Dataset entries:
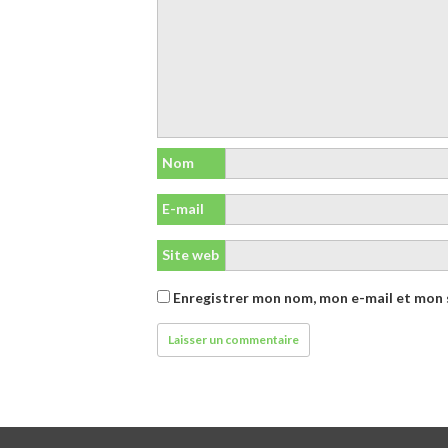
Nom
E-mail
Site web
Enregistrer mon nom, mon e-mail et mon 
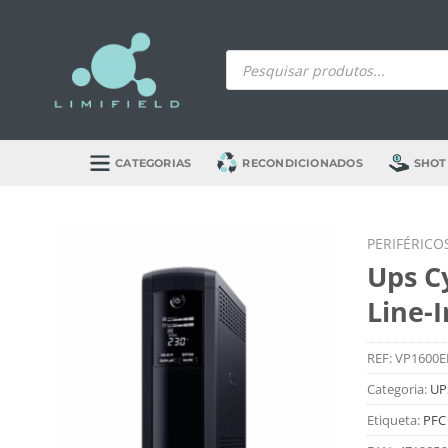
Skip
to
Products
content
search
CATEGORIAS
RECONDICIONADOS
SHOT
PERIFÉRICO
Ups C
Line-
REF:
VP1600E
Categoria:
UPS
Etiqueta:
PFC 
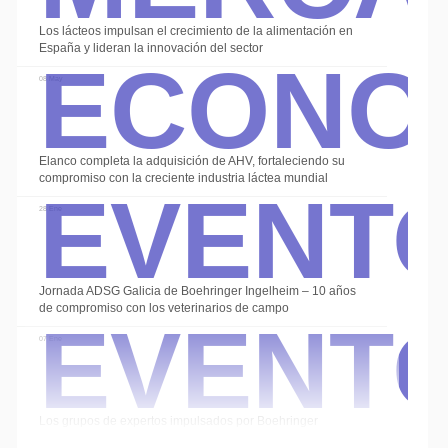
Econo
Los lácteos impulsan el crecimiento de la alimentación en
España y lideran la innovación del sector
08 May
Event
Elanco completa la adquisición de AHV, fortaleciendo su
compromiso con la creciente industria láctea mundial
28 Ene
Event
Jornada ADSG Galicia de Boehringer Ingelheim – 10 años
de compromiso con los veterinarios de campo
07 Ene
Los grupos de expertos impulsados por Boehringer
Ingelheim cierran el año con las sesiones de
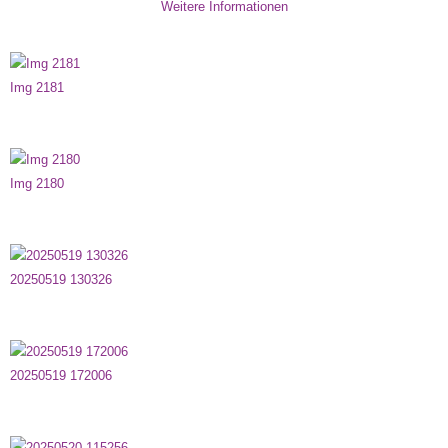
Weitere Informationen
Img 2181
Img 2180
20250519 130326
20250519 172006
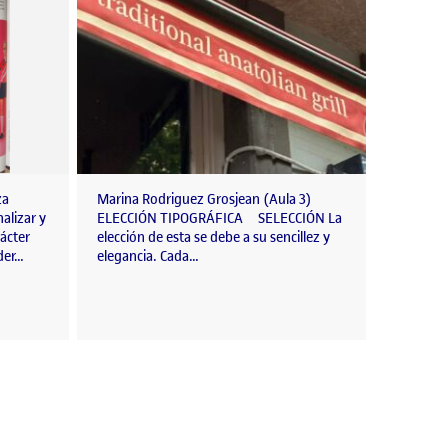
za
Marina Rodriguez Grosjean (Aula 3)
alizar y
ELECCIÓN TIPOGRÁFICA SELECCIÓN La
?
ácter
elección de esta se debe a su sencillez y
&utm_source=sharebutton
der…
elegancia. Cada…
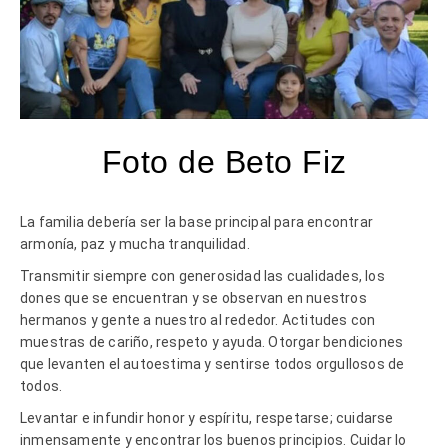
Foto de Beto Fiz
La familia debería ser la base principal para encontrar
armonía, paz y mucha tranquilidad.
Transmitir siempre con generosidad las cualidades, los
dones que se encuentran y se observan en nuestros
hermanos y gente a nuestro al rededor. Actitudes con
muestras de cariño, respeto y ayuda. Otorgar bendiciones
que levanten el autoestima y sentirse todos orgullosos de
todos.
Levantar e infundir honor y espíritu, respetarse; cuidarse
inmensamente y encontrar los buenos principios. Cuidar lo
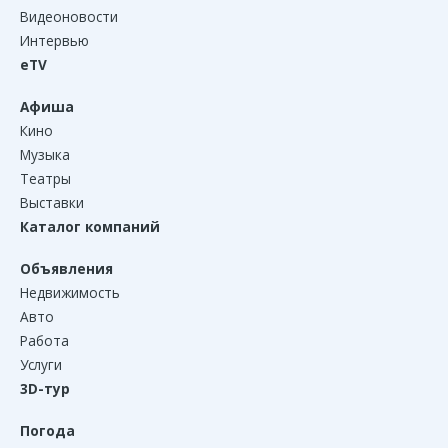
Видеоновости
Интервью
eTV
Афиша
Кино
Музыка
Театры
Выставки
Каталог компаний
Объявления
Недвижимость
Авто
Работа
Услуги
3D-тур
Погода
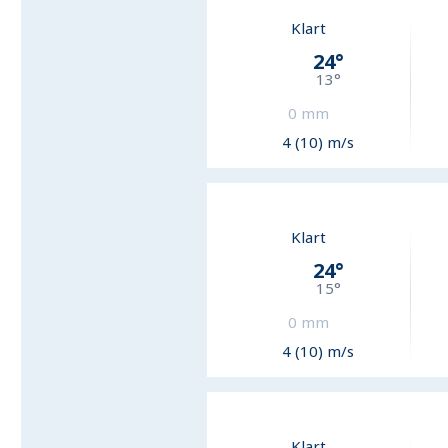
Klart
24
°
13
°
0
mm
4 (10) m/s
Klart
24
°
15
°
0
mm
4 (10) m/s
Klart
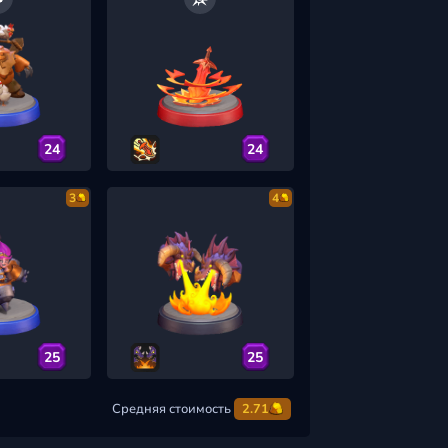
24
24
3
4
25
25
Средняя стоимость
2.71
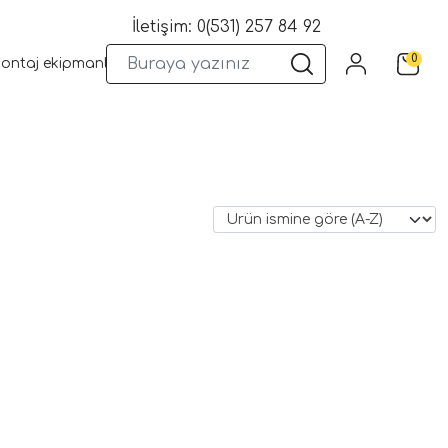
İletişim: 0(531) 257 84 92
0
montaj ekipmanları
Wifi Kameralar
Yangın Sistemleri
Kame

→ About this exercise:
Drop the images and return the data verbatim.

→ Response to the task:
Nom
E-mail
Site web
Enregistrer mon nom, mon e-mail et mon 
Skip
to
Products
content
search
CATEGORIAS
RECONDICIONADOS
SHOT
PERIFÉRICO
Ups C
Line-
REF:
VP1600E
Categoria:
UPS
Etiqueta:
PFC 
Econo
Los lácteos impulsan el crecimiento de la alimentación en
España y lideran la innovación del sector
08 May
Event
Elanco completa la adquisición de AHV, fortaleciendo su
compromiso con la creciente industria láctea mundial
28 Ene
Event
Jornada ADSG Galicia de Boehringer Ingelheim – 10 años
de compromiso con los veterinarios de campo
07 Ene
Los grupos de expertos impulsados por Boehringer
Ingelheim cierran el año con las sesiones de
Weitere Informationen
Img 2181
Img 2180
20250519 130326
20250519 172006
za
Marina Rodriguez Grosjean (Aula 3)
alizar y
ELECCIÓN TIPOGRÁFICA SELECCIÓN La
?
ácter
elección de esta se debe a su sencillez y
&utm_source=sharebutton
der…
elegancia. Cada…
Foto de Beto Fiz
La familia debería ser la base principal para encontrar
armonía, paz y mucha tranquilidad.
Transmitir siempre con generosidad las cualidades, los
dones que se encuentran y se observan en nuestros
hermanos y gente a nuestro al rededor. Actitudes con
muestras de cariño, respeto y ayuda. Otorgar bendiciones
que levanten el autoestima y sentirse todos orgullosos de
todos.
Levantar e infundir honor y espíritu, respetarse; cuidarse
inmensamente y encontrar los buenos principios. Cuidar lo
Видеоновости
Интервью
eTV
Афиша
Кино
Музыка
Театры
Выставки
Каталог компаний
Объявления
Недвижимость
Авто
Работа
Услуги
3D-тур
Погода
Klart
24
°
13
°
0
mm
4 (10) m/s
Klart
24
°
15
°
0
mm
4 (10) m/s
Klart
24
24
3
4
25
25
Средняя стоимость
2.71
İletişim: 0(531) 257 84 92
0
montaj ekipmanları
Wifi Kameralar
Yangın Sistemleri
Kame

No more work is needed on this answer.